Hoje vivo dias de uma ‘outcast’. Não porque eu queira do fundo da alma. Mas por estar numa situação tal que não consigo mover-me. Meu coração dispara, sinto tremores pelo corpo, calafrios, hiperventilo… evito até falar com pessoas. Porque eu simplesmente não sou fiel àquilo que me coloco à disposição ou a que me suponho.
Vivo num mundo meu, onde furar com alguém, não ligar pra quem devia, não terminar um livro, não começar uma dieta, não fazer as coisas que me dão prazer, não dar satisfações por deixar alguém na mão, não têm conseqüências pros outros. Mas pra mim, tem um peso gigantesco. Porque depois de um tempo, as pessoas que um dia contaram com você, esquecem, deixam pra lá. Mas eu não; remôo tudo o que tenho deixado pra trás, num sofrimento tão sofrível quando a dor do parto (pelo que dizem é terrível) por não ser mais alguém com quem se possa contar.
Seja pra cantar, pra fazer uma caminhada, pra telefonar e perguntar se está tudo bem. Até mesmo pra viajar, encontrar uma velha amiga. Eu me esquivo. Eu fujo. Finjo não conhecer conhecidos pelas ruas.
Infelizmente só não consigo fingir, nem fugir das conseqüências disso tudo, minha frustração, minha tristeza de ver meus anos serem jogados no lixo. De me ver parada vendo o mundo rodar e não pegar carona.

Não, não estou bem. Comigo, com o mundo, com ninguém. Eu forço sorrisos e tento convivência mas isso me incomoda. Conviver. Requer compromisso nem a acordar eu tenho me comprometido.
Se tem algo comprometido é meu futuro; por ele, nada faço e quanto menos se faz mais trágico você imagina o encaminhar dos anos. E apesar disso, apesar de precisar, eu não consigo. Apesar de querer cantar, eu não consigo. Apesar de querer ligar pra quem devia, não o faço. Quero reencontrar tanta gente, que até me cobra por isso, mas algo dentro de mim é muito mais forte do que qualquer saudade.

E vai queimando
Vai ardendo
Destruindo
Aniquilando
Vaporizando…
…Tudo que um dia eu fui.

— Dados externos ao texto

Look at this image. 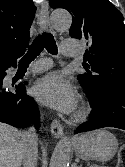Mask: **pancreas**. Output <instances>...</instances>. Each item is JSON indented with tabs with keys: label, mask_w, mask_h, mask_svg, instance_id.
Instances as JSON below:
<instances>
[{
	"label": "pancreas",
	"mask_w": 125,
	"mask_h": 167,
	"mask_svg": "<svg viewBox=\"0 0 125 167\" xmlns=\"http://www.w3.org/2000/svg\"><path fill=\"white\" fill-rule=\"evenodd\" d=\"M92 167H100V166L94 165V166H92Z\"/></svg>",
	"instance_id": "1"
}]
</instances>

E o pior é ter a sensação de nunca mais ser a mesma que cantava por prazer, que ia à terapia por saúde, que tinha amigos por amor. Que corria atrás até de quem fugia de mim.

Passei da auto-sabotagem pra auto-destruição (enfia a reforma ortográfica onde vc quiser, by the way). Daqui não sei aonde posso chegar, mas não tenho boas previsões.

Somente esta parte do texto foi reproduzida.